Leitsatz (amtlich)
1. Eine Aufgabe des steuerbegünstigten Zweckes wegen zwingender beruflicher Gründe i. S. des § 7 Abs. 2 Nr. 1 GrESBWG Schleswig-Holstein kann auch dann vorliegen, wenn der Erwerber ein unbebautes Grundstück, auf dem er steuerbegünstigten Wohnraum schaffen will, aus zwingenden beruflichen Gründen unbebaut weiterveräußert.
2. Zwingende berufliche Gründe für die Aufgabe des steuerbegünstigten Zweckes liegen nicht vor, wenn das vom gegenwärtigen Wohn- und Arbeitsort in größerer Entfernung (hier: etwa 40 km) gelegene Grundstück lediglich einer für die Zukunft angestrebten beruflichen Tätigkeit dienen soll, dieses Ziel sich jedoch dann nicht verwirklichen läßt.
Normenkette
GrESBWG Schleswig-Holstein i.d.F. vom 16. September 1974 § 7 Abs. 2 Nr. 1
Tatbestand
Der Kläger und Revisionskläger (Kläger), der damals als Steuerfachgehilfe in A tätig war, kaufte durch notariell beurkundeten Vertrag vom 18. Dezember 1973 ein noch zu vermessendes etwa 2 000 m2 großes unbebautes Grundstück in der Gemeinde B in der Nähe von C. Der Erwerb wurde gem. § 1 Abs. 1 Nr. 1 des Schleswig-Holsteinischen Gesetzes über die Befreiung von der Grunderwerbsteuer bei Maßnahmen des sozialen Wohnungsbaues und bei Maßnahmen aus dem Bereich des Bundesbaugesetzes (GrESBWG) in der im Zeitpunkt des Kaufes des Grundstückes geltenden Fassung von der Grunderwerbsteuer freigestellt, nachdem der Kläger erklärt hatte, er werde das Grundstück mit steuerbegünstigten Wohnungen bebauen.

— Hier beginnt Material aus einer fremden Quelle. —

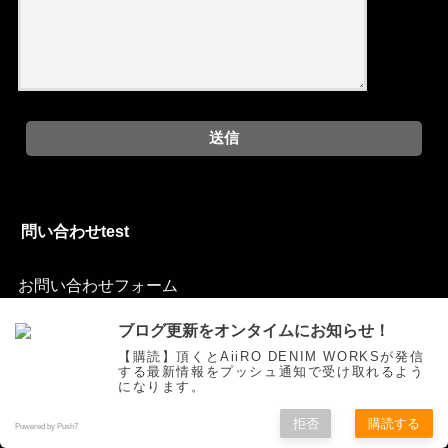
問い合わせtest
お問い合わせフォーム
ブログ更新をオンタイムにお知らせ！
【購読】頂くとAiiRO DENIM WORKSが発信
する最新情報をプッシュ通知で受け取れるよう
ご挨拶
トピックス
オリジナルジーンズを創る
お買い物
になります。
色落ち研究
Movie
自作
お問い合わせ
拒否
購読する
Powered by Push7
©Copyright2025
AiiRO DENIM WORKS
.All Rights Reserved.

Mit Vertrag vom 30. September 1977 hat der Kläger das Grundstück in unbebautem Zustand wieder verkauft. Der Beklagte und Revisionsbeklagte (das Finanzamt - FA -) hat darauf den Kläger wegen des Erwerbsvorganges vom 18. Dezember 1973 nachträglich zur Grunderwerbsteuer herangezogen.

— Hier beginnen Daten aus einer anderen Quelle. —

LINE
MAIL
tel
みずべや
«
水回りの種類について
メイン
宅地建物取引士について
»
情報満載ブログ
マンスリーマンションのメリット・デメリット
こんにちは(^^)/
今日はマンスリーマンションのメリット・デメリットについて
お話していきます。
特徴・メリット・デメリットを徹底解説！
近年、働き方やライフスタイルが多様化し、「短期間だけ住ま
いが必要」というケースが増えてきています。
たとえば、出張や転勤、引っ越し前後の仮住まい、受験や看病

Hiergegen richtete sich die nach erfolglosem Einspruch erhobene Klage. Der Kläger hat geltend gemacht, daß in seinem Falle eine Nachversteuerung wegen des vor der Veräußerung des Grundstückes in Kraft getretenen § 7 Abs. 2 Nr. 1 GrESBWG (in der Fassung vom 16. September 1974, Gesetz- und Verordnungsblatt Schleswig-Holstein 1974 S. 353 - GVBl Schleswig-Holstein 1974, 353 -, BStBl I 1974, 941) nicht in Betracht komme. Er habe den steuerbegünstigten Zweck aus zwingenden beruflichen Gründen aufgegeben, weil sein Arbeitsverhältnis als Steuerfachgehilfe zum 31. März 1976 überraschend von seinem Arbeitgeber gekündigt worden sei, nachdem er von der Oberfinanzdirektion (OFD) zum Steuerbevollmächtigten bestellt worden sei. Nunmehr habe er sich sofort in A selbständig machen müssen, während es vorher seine Absicht gewesen sei, noch zwei bis drei Jahre bei seinem Arbeitgeber zu bleiben, in dieser Zeit Mandate im Raum C zu übernehmen, evtl. auch eine Teilpraxis zu kaufen und das Grundstück in B mit einem Wohnhaus nebst Büroräumen zu bebauen. Diese Zielsetzung sei durch die überraschende Kündigung seines Arbeitsverhältnisses vereitelt worden. Er habe das Grundstück in B verkaufen müssen, um die notwendigen Mittel für den Existenzaufbau in A zu erhalten.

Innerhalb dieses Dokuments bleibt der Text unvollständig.